## Exercise requirements
Show me every line in the listing that has the word "number".

## Records to use
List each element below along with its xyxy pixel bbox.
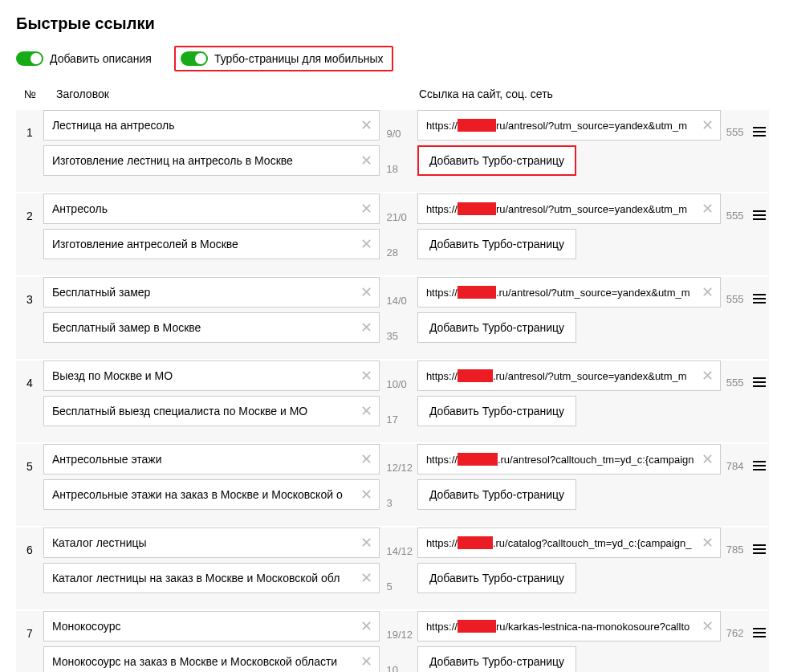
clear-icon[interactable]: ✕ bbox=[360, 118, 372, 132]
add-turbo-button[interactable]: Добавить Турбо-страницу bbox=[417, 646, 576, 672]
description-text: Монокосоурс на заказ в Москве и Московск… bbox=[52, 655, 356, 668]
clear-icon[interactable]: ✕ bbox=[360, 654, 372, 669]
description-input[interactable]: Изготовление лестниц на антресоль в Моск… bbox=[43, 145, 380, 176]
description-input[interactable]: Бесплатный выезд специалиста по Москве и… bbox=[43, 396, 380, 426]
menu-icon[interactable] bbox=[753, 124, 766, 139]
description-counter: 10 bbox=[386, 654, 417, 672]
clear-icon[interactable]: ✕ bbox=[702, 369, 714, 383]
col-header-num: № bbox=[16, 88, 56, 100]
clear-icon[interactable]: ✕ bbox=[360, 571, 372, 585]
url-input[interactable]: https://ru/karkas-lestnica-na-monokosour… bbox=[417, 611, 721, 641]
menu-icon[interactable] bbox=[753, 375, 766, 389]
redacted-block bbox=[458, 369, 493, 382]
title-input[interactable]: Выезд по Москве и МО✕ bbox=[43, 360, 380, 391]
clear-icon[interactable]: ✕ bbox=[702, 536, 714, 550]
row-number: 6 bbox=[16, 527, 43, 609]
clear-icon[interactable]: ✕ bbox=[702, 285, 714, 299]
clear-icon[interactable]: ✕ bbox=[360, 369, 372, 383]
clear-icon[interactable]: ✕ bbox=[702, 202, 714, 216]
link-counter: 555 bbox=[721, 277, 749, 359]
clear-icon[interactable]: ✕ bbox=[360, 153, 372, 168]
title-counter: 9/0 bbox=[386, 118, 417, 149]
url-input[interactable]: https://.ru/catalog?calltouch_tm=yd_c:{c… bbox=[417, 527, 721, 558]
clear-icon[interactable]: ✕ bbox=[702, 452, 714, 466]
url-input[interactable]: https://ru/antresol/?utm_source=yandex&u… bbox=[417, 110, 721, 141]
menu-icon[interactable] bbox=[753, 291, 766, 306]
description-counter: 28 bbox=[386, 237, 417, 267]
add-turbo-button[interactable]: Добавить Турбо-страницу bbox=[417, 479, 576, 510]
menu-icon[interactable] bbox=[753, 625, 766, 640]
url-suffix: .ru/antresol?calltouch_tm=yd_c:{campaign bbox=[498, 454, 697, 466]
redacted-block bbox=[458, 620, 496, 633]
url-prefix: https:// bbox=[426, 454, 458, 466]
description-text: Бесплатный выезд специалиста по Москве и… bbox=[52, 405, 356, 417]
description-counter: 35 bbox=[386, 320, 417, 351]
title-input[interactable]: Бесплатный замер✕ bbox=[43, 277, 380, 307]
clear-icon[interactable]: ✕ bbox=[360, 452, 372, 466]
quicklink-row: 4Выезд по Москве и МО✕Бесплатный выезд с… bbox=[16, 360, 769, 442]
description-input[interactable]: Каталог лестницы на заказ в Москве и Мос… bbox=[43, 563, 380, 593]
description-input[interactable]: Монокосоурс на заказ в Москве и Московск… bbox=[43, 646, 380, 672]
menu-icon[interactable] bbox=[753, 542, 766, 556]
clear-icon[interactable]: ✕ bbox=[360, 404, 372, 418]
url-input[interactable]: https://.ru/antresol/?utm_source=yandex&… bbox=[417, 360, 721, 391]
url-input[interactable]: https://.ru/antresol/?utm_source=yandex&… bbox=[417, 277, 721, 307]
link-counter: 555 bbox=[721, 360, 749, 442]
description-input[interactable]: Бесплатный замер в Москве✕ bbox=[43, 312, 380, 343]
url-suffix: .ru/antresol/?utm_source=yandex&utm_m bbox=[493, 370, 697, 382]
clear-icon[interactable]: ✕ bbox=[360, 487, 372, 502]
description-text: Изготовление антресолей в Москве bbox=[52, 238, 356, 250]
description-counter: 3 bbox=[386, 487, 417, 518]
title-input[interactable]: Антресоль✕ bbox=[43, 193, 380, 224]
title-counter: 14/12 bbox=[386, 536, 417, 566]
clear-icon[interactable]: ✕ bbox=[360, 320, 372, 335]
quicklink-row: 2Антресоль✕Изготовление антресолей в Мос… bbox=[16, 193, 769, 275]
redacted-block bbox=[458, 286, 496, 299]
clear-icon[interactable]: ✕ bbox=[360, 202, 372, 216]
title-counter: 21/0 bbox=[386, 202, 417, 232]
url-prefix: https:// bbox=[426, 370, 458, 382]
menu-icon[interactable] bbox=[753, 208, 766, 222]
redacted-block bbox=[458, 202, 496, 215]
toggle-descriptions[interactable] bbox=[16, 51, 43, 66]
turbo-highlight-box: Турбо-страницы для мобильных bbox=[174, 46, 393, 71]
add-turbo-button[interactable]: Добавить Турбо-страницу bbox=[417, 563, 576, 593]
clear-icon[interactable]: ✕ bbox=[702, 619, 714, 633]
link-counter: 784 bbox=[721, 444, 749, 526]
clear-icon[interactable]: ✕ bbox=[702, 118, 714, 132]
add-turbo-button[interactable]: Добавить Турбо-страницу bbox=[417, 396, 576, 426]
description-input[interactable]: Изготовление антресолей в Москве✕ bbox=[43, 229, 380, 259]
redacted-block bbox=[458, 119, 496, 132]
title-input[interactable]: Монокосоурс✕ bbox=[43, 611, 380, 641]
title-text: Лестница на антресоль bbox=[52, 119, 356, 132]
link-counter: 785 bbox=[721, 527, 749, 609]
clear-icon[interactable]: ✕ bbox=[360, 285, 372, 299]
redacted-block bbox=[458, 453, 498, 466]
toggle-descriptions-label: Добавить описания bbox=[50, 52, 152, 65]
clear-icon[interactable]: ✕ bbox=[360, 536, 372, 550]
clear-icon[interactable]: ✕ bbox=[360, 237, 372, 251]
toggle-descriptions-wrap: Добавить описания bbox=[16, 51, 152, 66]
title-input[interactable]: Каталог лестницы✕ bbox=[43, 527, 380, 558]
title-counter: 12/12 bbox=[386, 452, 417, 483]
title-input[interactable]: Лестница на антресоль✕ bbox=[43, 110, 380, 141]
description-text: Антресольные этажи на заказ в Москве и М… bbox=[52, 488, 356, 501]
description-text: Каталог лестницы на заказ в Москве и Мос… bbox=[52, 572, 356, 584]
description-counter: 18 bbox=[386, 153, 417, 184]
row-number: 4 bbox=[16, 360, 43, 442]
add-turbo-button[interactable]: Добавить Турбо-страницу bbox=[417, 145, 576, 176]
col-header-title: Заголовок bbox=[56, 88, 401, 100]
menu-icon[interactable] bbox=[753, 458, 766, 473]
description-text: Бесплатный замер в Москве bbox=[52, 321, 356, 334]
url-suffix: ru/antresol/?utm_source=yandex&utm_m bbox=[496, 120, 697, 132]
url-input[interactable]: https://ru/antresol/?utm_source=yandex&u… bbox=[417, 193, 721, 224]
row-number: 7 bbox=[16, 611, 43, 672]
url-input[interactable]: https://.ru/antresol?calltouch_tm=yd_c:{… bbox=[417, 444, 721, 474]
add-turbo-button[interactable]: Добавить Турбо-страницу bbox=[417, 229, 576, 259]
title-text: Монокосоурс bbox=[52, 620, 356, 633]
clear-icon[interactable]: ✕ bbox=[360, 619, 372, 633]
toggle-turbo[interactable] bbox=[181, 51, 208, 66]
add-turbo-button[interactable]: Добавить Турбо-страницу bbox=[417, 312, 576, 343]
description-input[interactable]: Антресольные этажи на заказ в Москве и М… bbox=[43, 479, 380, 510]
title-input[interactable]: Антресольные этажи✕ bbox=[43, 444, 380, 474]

## Response to the task
row-number: 6 bbox=[16, 527, 43, 609]
row-number: 4 bbox=[16, 360, 43, 442]
row-number: 7 bbox=[16, 611, 43, 672]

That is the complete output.